● EXERCISE INSTRUCTIONS
Please transcribe the entries exactly and omit the images they contain.

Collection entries
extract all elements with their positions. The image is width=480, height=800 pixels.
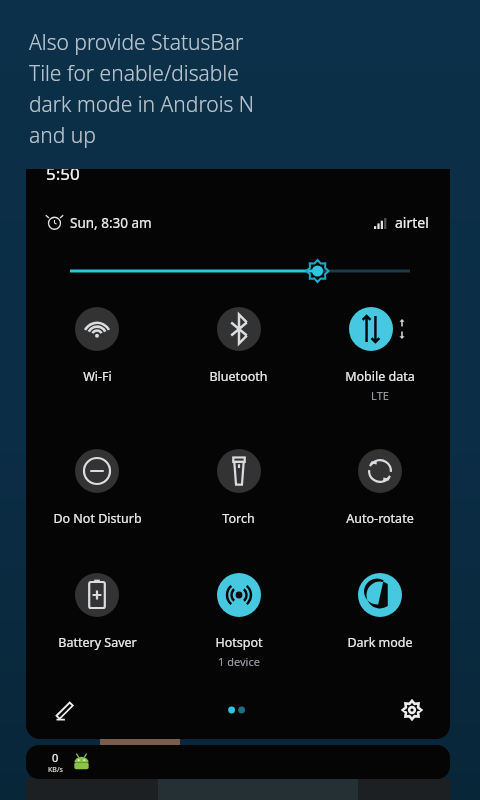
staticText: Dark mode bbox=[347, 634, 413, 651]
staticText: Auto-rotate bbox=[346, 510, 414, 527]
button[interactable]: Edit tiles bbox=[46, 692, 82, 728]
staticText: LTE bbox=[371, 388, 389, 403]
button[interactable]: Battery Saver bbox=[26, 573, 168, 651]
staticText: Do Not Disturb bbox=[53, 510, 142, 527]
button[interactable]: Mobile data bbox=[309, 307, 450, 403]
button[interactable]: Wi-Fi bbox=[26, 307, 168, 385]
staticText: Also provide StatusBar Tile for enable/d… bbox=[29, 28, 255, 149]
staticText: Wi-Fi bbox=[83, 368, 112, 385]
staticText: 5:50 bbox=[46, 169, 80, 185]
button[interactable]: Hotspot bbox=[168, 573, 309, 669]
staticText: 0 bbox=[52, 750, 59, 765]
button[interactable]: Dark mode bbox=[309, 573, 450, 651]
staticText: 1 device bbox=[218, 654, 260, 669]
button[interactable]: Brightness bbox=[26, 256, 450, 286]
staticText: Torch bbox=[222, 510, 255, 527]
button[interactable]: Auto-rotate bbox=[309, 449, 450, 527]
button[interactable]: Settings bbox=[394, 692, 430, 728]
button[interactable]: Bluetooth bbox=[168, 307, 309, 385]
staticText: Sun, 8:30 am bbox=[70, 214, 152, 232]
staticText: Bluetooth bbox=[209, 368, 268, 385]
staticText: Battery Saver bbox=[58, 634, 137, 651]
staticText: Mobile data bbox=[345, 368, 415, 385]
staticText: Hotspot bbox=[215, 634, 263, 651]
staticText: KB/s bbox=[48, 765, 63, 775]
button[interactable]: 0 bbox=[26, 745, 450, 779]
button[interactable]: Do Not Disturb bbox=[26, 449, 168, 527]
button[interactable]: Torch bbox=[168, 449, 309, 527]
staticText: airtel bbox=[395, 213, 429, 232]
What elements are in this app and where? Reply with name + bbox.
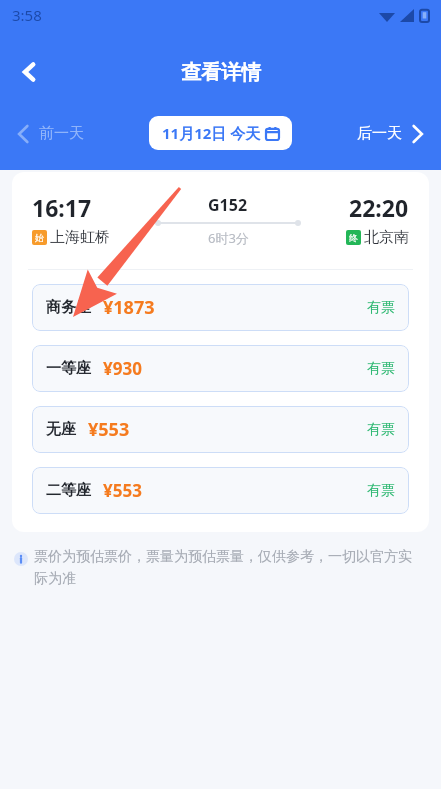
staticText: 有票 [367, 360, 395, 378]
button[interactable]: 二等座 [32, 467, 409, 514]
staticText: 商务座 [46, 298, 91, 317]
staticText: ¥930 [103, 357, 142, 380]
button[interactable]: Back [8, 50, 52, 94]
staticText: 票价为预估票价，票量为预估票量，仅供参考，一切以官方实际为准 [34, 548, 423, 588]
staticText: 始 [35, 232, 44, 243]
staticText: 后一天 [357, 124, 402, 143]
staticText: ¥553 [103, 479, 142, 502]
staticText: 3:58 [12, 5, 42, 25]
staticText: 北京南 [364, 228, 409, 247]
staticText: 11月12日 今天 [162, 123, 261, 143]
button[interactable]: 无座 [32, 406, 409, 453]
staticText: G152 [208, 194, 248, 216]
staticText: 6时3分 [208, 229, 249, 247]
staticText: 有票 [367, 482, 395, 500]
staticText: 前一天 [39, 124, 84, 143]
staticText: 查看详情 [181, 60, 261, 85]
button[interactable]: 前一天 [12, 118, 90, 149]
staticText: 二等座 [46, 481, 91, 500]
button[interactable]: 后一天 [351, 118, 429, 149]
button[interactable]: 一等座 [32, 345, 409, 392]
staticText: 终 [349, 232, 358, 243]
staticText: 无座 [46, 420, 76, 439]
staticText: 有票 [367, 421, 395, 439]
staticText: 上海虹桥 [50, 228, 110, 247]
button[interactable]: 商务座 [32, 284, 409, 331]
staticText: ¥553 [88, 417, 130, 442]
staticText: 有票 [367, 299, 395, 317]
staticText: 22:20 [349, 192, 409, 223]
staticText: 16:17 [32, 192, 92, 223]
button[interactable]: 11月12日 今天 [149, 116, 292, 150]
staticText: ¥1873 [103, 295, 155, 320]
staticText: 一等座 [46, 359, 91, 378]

● REPLY
extract all elements with their positions. The image is width=480, height=800 pixels.
staticText: Dark mode bbox=[347, 634, 413, 651]
staticText: Auto-rotate bbox=[346, 510, 414, 527]
button[interactable]: Edit tiles bbox=[46, 692, 82, 728]
staticText: LTE bbox=[371, 388, 389, 403]
button[interactable]: Battery Saver bbox=[26, 573, 168, 651]
staticText: Do Not Disturb bbox=[53, 510, 142, 527]
button[interactable]: Mobile data bbox=[309, 307, 450, 403]
button[interactable]: Wi-Fi bbox=[26, 307, 168, 385]
staticText: Also provide StatusBar Tile for enable/d… bbox=[29, 28, 255, 149]
staticText: Wi-Fi bbox=[83, 368, 112, 385]
staticText: 5:50 bbox=[46, 169, 80, 185]
button[interactable]: Hotspot bbox=[168, 573, 309, 669]
staticText: 0 bbox=[52, 750, 59, 765]
button[interactable]: Dark mode bbox=[309, 573, 450, 651]
staticText: 1 device bbox=[218, 654, 260, 669]
button[interactable]: Brightness bbox=[26, 256, 450, 286]
staticText: Torch bbox=[222, 510, 255, 527]
button[interactable]: Auto-rotate bbox=[309, 449, 450, 527]
button[interactable]: Settings bbox=[394, 692, 430, 728]
button[interactable]: Bluetooth bbox=[168, 307, 309, 385]
staticText: Sun, 8:30 am bbox=[70, 214, 152, 232]
staticText: Bluetooth bbox=[209, 368, 268, 385]
staticText: Battery Saver bbox=[58, 634, 137, 651]
staticText: Mobile data bbox=[345, 368, 415, 385]
staticText: Hotspot bbox=[215, 634, 263, 651]
staticText: KB/s bbox=[48, 765, 63, 775]
button[interactable]: 0 bbox=[26, 745, 450, 779]
button[interactable]: Do Not Disturb bbox=[26, 449, 168, 527]
button[interactable]: Torch bbox=[168, 449, 309, 527]
staticText: airtel bbox=[395, 213, 429, 232]
What elements are in this app and where? Reply with name + bbox.
staticText: 有票 [367, 360, 395, 378]
button[interactable]: 二等座 [32, 467, 409, 514]
staticText: 商务座 [46, 298, 91, 317]
staticText: ¥930 [103, 357, 142, 380]
button[interactable]: Back [8, 50, 52, 94]
staticText: 票价为预估票价，票量为预估票量，仅供参考，一切以官方实际为准 [34, 548, 423, 588]
staticText: 始 [35, 232, 44, 243]
staticText: 后一天 [357, 124, 402, 143]
staticText: ¥553 [103, 479, 142, 502]
staticText: 3:58 [12, 5, 42, 25]
staticText: 北京南 [364, 228, 409, 247]
staticText: 11月12日 今天 [162, 123, 261, 143]
button[interactable]: 无座 [32, 406, 409, 453]
staticText: G152 [208, 194, 248, 216]
staticText: 6时3分 [208, 229, 249, 247]
staticText: 有票 [367, 482, 395, 500]
staticText: 前一天 [39, 124, 84, 143]
staticText: 查看详情 [181, 60, 261, 85]
button[interactable]: 前一天 [12, 118, 90, 149]
staticText: 二等座 [46, 481, 91, 500]
button[interactable]: 后一天 [351, 118, 429, 149]
button[interactable]: 一等座 [32, 345, 409, 392]
staticText: 终 [349, 232, 358, 243]
staticText: 无座 [46, 420, 76, 439]
staticText: 有票 [367, 421, 395, 439]
staticText: 上海虹桥 [50, 228, 110, 247]
button[interactable]: 商务座 [32, 284, 409, 331]
staticText: ¥553 [88, 417, 130, 442]
staticText: 有票 [367, 299, 395, 317]
staticText: 22:20 [349, 192, 409, 223]
staticText: 16:17 [32, 192, 92, 223]
button[interactable]: 11月12日 今天 [149, 116, 292, 150]
staticText: ¥1873 [103, 295, 155, 320]
staticText: 一等座 [46, 359, 91, 378]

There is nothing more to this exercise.